**THE DATA**:
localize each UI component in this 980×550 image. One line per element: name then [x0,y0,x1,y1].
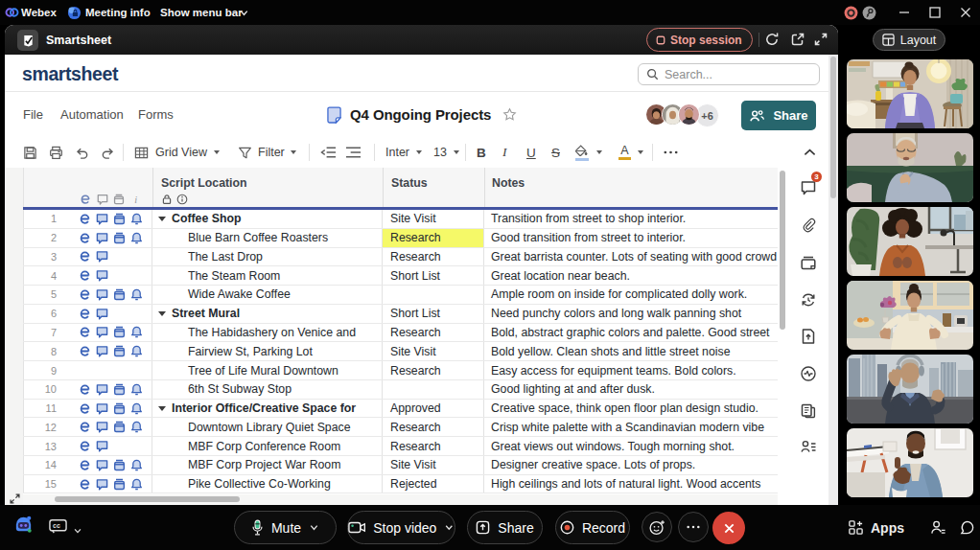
grid-row[interactable]: 5Wide Awake CoffeeAmple room on inside f… [23,286,778,305]
row-number[interactable]: 8 [23,342,73,360]
cell-status[interactable]: Research [382,361,483,379]
participant-video-p5[interactable] [847,355,973,424]
cell-script-location[interactable]: Pike Collective Co-Working [152,475,382,493]
publish-rail-icon[interactable] [800,328,817,345]
closed-captions-button[interactable] [49,518,67,538]
share-screen-button[interactable]: Share [467,511,543,544]
cell-status[interactable]: Research [382,418,483,436]
captions-chevron-icon[interactable] [73,522,82,539]
cell-script-location[interactable]: MBF Corp Project War Room [152,456,382,474]
row-number[interactable]: 9 [23,361,73,379]
strikethrough-button[interactable]: S [551,137,560,168]
comment-row-icon[interactable] [96,402,108,415]
proofs-rail-icon[interactable] [800,254,817,271]
grid-row[interactable]: 2Blue Barn Coffee RoastersResearchGood t… [23,229,778,248]
cell-script-location[interactable]: The Last Drop [152,248,382,266]
redo-button[interactable] [101,137,115,168]
font-color-button[interactable]: A [618,137,631,168]
cell-script-location[interactable]: Interior Office/Creative Space for [152,400,382,418]
cell-script-location[interactable]: MBF Corp Conference Room [152,437,382,455]
grid-row[interactable]: 14MBF Corp Project War RoomSite VisitDes… [23,456,778,475]
bell-row-icon[interactable] [130,402,143,415]
clip-row-icon[interactable] [79,421,91,433]
comment-row-icon[interactable] [96,250,108,263]
row-number[interactable]: 6 [23,305,73,323]
proof-column-icon[interactable] [113,194,125,205]
webex-menu[interactable]: Webex [21,0,57,25]
cell-notes[interactable]: Great views out windows. Tough morning s… [483,437,778,455]
clip-row-icon[interactable] [79,440,91,452]
comment-row-icon[interactable] [96,383,108,396]
column-header-primary[interactable]: Script Location [161,176,247,190]
comment-row-icon[interactable] [96,269,108,282]
box-row-icon[interactable] [113,326,126,338]
row-number[interactable]: 2 [23,229,73,247]
fill-color-button[interactable] [574,137,589,168]
search-input[interactable]: Search... [638,63,820,85]
cell-status[interactable]: Approved [382,400,483,418]
apps-button[interactable]: Apps [848,505,904,550]
clip-row-icon[interactable] [79,402,91,415]
comment-row-icon[interactable] [96,288,108,301]
underline-button[interactable]: U [526,137,536,168]
video-options-chevron-icon[interactable] [444,522,455,533]
minimize-button[interactable] [898,0,910,25]
cell-notes[interactable]: Good transition from street to interior. [483,229,778,247]
cell-status[interactable] [382,380,483,399]
refresh-button[interactable] [764,32,781,48]
row-number[interactable]: 7 [23,324,73,342]
collaborator-avatars[interactable]: +6 [645,103,719,126]
contacts-rail-icon[interactable] [800,438,817,455]
bold-button[interactable]: B [477,137,486,168]
bell-row-icon[interactable] [130,345,143,357]
grid-vertical-scrollbar[interactable] [780,171,785,330]
cell-status[interactable]: Site Visit [382,342,483,360]
reactions-button[interactable] [642,512,672,542]
meeting-info-menu[interactable]: Meeting info [85,0,151,25]
cell-notes[interactable]: Good lighting at and after dusk. [483,380,778,399]
cell-status[interactable]: Research [382,324,483,342]
chat-button[interactable] [959,505,975,550]
open-external-button[interactable] [790,32,806,48]
share-button[interactable]: Share [741,101,816,130]
attachment-column-icon[interactable] [80,194,91,205]
cell-notes[interactable]: Great location near beach. [483,266,778,285]
bell-row-icon[interactable] [130,232,143,244]
collapse-triangle-icon[interactable] [158,217,166,221]
font-selector[interactable]: Inter [385,137,422,168]
cell-notes[interactable]: Creative space, think open floor plan de… [483,400,778,418]
cell-notes[interactable]: Bold yellow. Clean shots and little stre… [483,342,778,360]
cell-script-location[interactable]: Street Mural [152,305,382,323]
cell-script-location[interactable]: 6th St Subway Stop [152,380,382,399]
column-header-notes[interactable]: Notes [492,176,525,190]
row-number[interactable]: 14 [23,456,73,474]
collapse-triangle-icon[interactable] [158,406,166,411]
row-number[interactable]: 12 [23,418,73,436]
grid-row[interactable]: 13MBF Corp Conference RoomResearchGreat … [23,437,778,456]
clip-row-icon[interactable] [79,326,91,338]
box-row-icon[interactable] [113,383,126,396]
stop-session-button[interactable]: Stop session [646,28,753,52]
box-row-icon[interactable] [113,288,126,301]
menu-file[interactable]: File [23,92,43,137]
info-column-icon[interactable] [130,194,142,205]
bell-row-icon[interactable] [130,421,143,433]
row-number[interactable]: 13 [23,437,73,455]
bell-row-icon[interactable] [130,478,143,491]
row-number[interactable]: 3 [23,248,73,266]
collapse-triangle-icon[interactable] [158,311,166,316]
cell-notes[interactable]: Designer creative space. Lots of props. [483,456,778,474]
show-menu-bar[interactable]: Show menu bar [160,0,243,25]
grid-row[interactable]: 1Coffee ShopSite VisitTransition from st… [23,210,778,229]
font-color-caret[interactable] [638,137,643,168]
row-number[interactable]: 10 [23,380,73,399]
cell-notes[interactable]: Transition from street to shop interior. [483,210,778,228]
update-requests-rail-icon[interactable] [800,291,817,309]
more-tools-button[interactable] [664,137,678,168]
close-button[interactable] [960,0,971,25]
cell-status[interactable]: Research [382,437,483,455]
comment-row-icon[interactable] [96,440,108,452]
cell-status[interactable]: Rejected [382,475,483,493]
fill-color-caret[interactable] [596,137,602,168]
cell-script-location[interactable]: Wide Awake Coffee [152,286,382,304]
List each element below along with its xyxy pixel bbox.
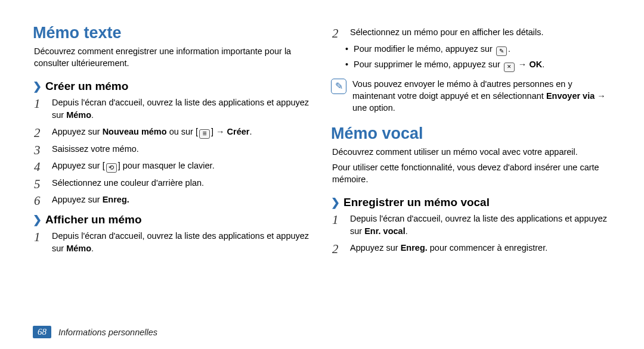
step-1-dot: . — [91, 110, 94, 120]
afficher-bullets: Pour modifier le mémo, appuyez sur . Pou… — [331, 43, 611, 72]
note-a: Vous pouvez envoyer le mémo à d'autres p… — [352, 79, 572, 101]
step-2-b1: Nouveau mémo — [103, 127, 167, 136]
step-4-b: ] pour masquer le clavier. — [118, 161, 215, 170]
steps-creer: 1 Depuis l'écran d'accueil, ouvrez la li… — [33, 96, 313, 206]
step-3: 3 Saisissez votre mémo. — [49, 143, 313, 155]
heading-memo-texte: Mémo texte — [33, 24, 313, 42]
manual-page: Mémo texte Découvrez comment enregistrer… — [0, 0, 644, 259]
voc-2-a: Appuyez sur — [350, 243, 401, 253]
step-2-a: Appuyez sur — [52, 127, 103, 136]
back-icon — [106, 163, 117, 173]
voc-step-2: 2 Appuyez sur Enreg. pour commencer à en… — [348, 242, 611, 254]
voc-1-dot: . — [405, 226, 408, 236]
voc-1-b: Enr. vocal — [364, 226, 405, 236]
voc-2-b: Enreg. — [401, 243, 428, 253]
subheading-enregistrer-label: Enregistrer un mémo vocal — [343, 196, 490, 209]
delete-icon — [504, 63, 515, 72]
aff-1-dot: . — [91, 244, 94, 253]
bullet-delete-mid: → — [516, 60, 530, 69]
step-3-text: Saisissez votre mémo. — [52, 144, 139, 154]
subheading-afficher: ❯ Afficher un mémo — [33, 213, 313, 226]
intro-memo-texte: Découvrez comment enregistrer une inform… — [33, 46, 313, 69]
chevron-icon: ❯ — [33, 80, 42, 93]
step-5-text: Sélectionnez une couleur d'arrière plan. — [52, 178, 204, 188]
subheading-afficher-label: Afficher un mémo — [45, 213, 142, 226]
note-block: ✎ Vous pouvez envoyer le mémo à d'autres… — [331, 78, 611, 114]
note-text: Vous pouvez envoyer le mémo à d'autres p… — [352, 78, 611, 114]
steps-vocal: 1 Depuis l'écran d'accueil, ouvrez la li… — [331, 213, 611, 254]
voc-step-1: 1 Depuis l'écran d'accueil, ouvrez la li… — [348, 213, 611, 238]
step-1-bold: Mémo — [66, 110, 91, 120]
menu-icon — [199, 129, 210, 139]
step-2-mid: ou sur [ — [167, 127, 198, 136]
step-6-b: Enreg. — [103, 195, 129, 204]
heading-memo-vocal: Mémo vocal — [331, 124, 611, 143]
chevron-icon: ❯ — [33, 213, 42, 226]
subheading-enregistrer: ❯ Enregistrer un mémo vocal — [331, 196, 611, 209]
bullet-modify: Pour modifier le mémo, appuyez sur . — [348, 43, 611, 56]
bullet-modify-dot: . — [508, 44, 510, 54]
step-1: 1 Depuis l'écran d'accueil, ouvrez la li… — [49, 96, 313, 121]
step-2: 2 Appuyez sur Nouveau mémo ou sur [] → C… — [49, 126, 313, 139]
voc-2-c: pour commencer à enregistrer. — [428, 243, 547, 253]
bullet-delete-dot: . — [542, 60, 544, 69]
subheading-creer: ❯ Créer un mémo — [33, 80, 313, 93]
aff-2-text: Sélectionnez un mémo pour en afficher le… — [350, 27, 544, 37]
steps-afficher: 1 Depuis l'écran d'accueil, ouvrez la li… — [33, 230, 313, 255]
step-2-b2: Créer — [227, 127, 250, 136]
footer-section-label: Informations personnelles — [58, 328, 157, 337]
intro-vocal-2: Pour utiliser cette fonctionnalité, vous… — [331, 162, 611, 185]
left-column: Mémo texte Découvrez comment enregistrer… — [33, 24, 313, 259]
chevron-icon: ❯ — [331, 196, 340, 209]
aff-step-1: 1 Depuis l'écran d'accueil, ouvrez la li… — [49, 230, 313, 255]
step-4: 4 Appuyez sur [] pour masquer le clavier… — [49, 160, 313, 173]
note-icon: ✎ — [331, 79, 346, 94]
steps-afficher-cont: 2 Sélectionnez un mémo pour en afficher … — [331, 26, 611, 39]
step-4-a: Appuyez sur [ — [52, 161, 105, 170]
step-2-dot: . — [250, 127, 252, 136]
step-2-mid2: ] → — [211, 127, 227, 136]
step-5: 5 Sélectionnez une couleur d'arrière pla… — [49, 177, 313, 189]
bullet-delete-b: OK — [529, 60, 542, 69]
edit-icon — [496, 46, 507, 56]
subheading-creer-label: Créer un mémo — [45, 80, 128, 93]
aff-step-2: 2 Sélectionnez un mémo pour en afficher … — [348, 26, 611, 39]
page-number: 68 — [33, 326, 51, 338]
bullet-delete-a: Pour supprimer le mémo, appuyez sur — [354, 60, 503, 69]
step-6-a: Appuyez sur — [52, 195, 103, 204]
aff-1-b: Mémo — [66, 244, 91, 253]
bullet-modify-text: Pour modifier le mémo, appuyez sur — [354, 44, 495, 54]
note-b: Envoyer via — [546, 91, 595, 101]
bullet-delete: Pour supprimer le mémo, appuyez sur → OK… — [348, 58, 611, 72]
right-column: 2 Sélectionnez un mémo pour en afficher … — [331, 24, 611, 259]
intro-vocal-1: Découvrez comment utiliser un mémo vocal… — [331, 147, 611, 158]
page-footer: 68 Informations personnelles — [33, 326, 157, 338]
step-6: 6 Appuyez sur Enreg. — [49, 194, 313, 206]
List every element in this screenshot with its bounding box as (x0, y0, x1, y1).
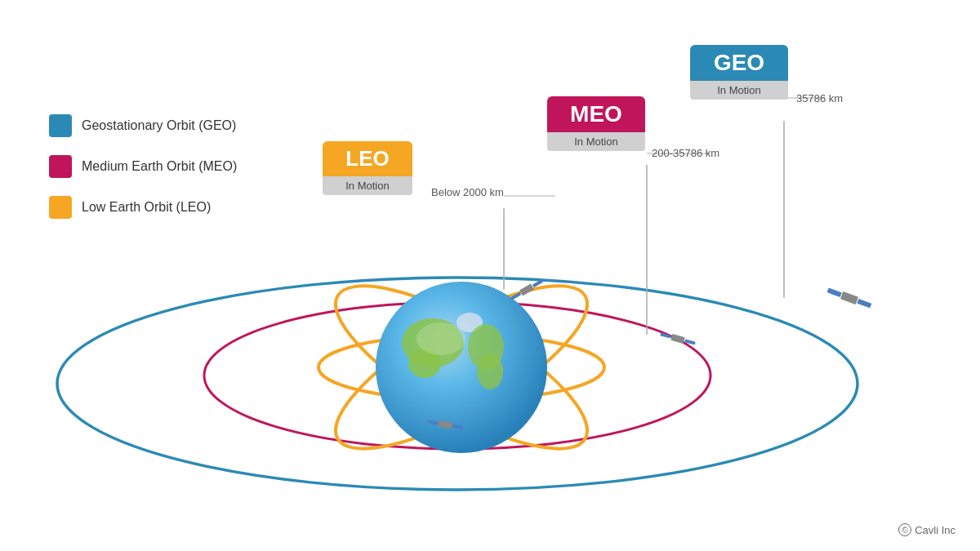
geo-subtitle: In Motion (690, 81, 788, 100)
svg-rect-16 (670, 334, 685, 344)
svg-point-12 (416, 322, 466, 355)
svg-point-11 (477, 353, 503, 389)
copyright-text: Cavli Inc (915, 524, 956, 536)
leo-distance: Below 2000 km (431, 186, 504, 198)
meo-banner: MEO In Motion (547, 96, 645, 151)
copyright: © Cavli Inc (898, 523, 956, 536)
meo-title: MEO (547, 96, 645, 132)
svg-rect-13 (519, 284, 534, 296)
svg-rect-22 (840, 291, 858, 304)
geo-title: GEO (690, 45, 788, 81)
geo-distance: 35786 km (796, 92, 843, 104)
leo-title: LEO (323, 141, 412, 176)
geo-banner: GEO In Motion (690, 45, 788, 100)
orbit-diagram (0, 0, 980, 551)
leo-banner: LEO In Motion (323, 141, 412, 195)
svg-rect-24 (857, 299, 871, 308)
meo-subtitle: In Motion (547, 132, 645, 151)
leo-subtitle: In Motion (323, 176, 412, 195)
svg-rect-23 (827, 288, 842, 297)
meo-distance: 200-35786 km (652, 147, 719, 159)
copyright-symbol: © (898, 523, 911, 536)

**INSTRUCTIONS TO FOLLOW**: Filter this listing and copy only the lines holding the word "copyright".

**TASK OUTPUT**:
copyright-text: Cavli Inc (915, 524, 956, 536)
copyright: © Cavli Inc (898, 523, 956, 536)
copyright-symbol: © (898, 523, 911, 536)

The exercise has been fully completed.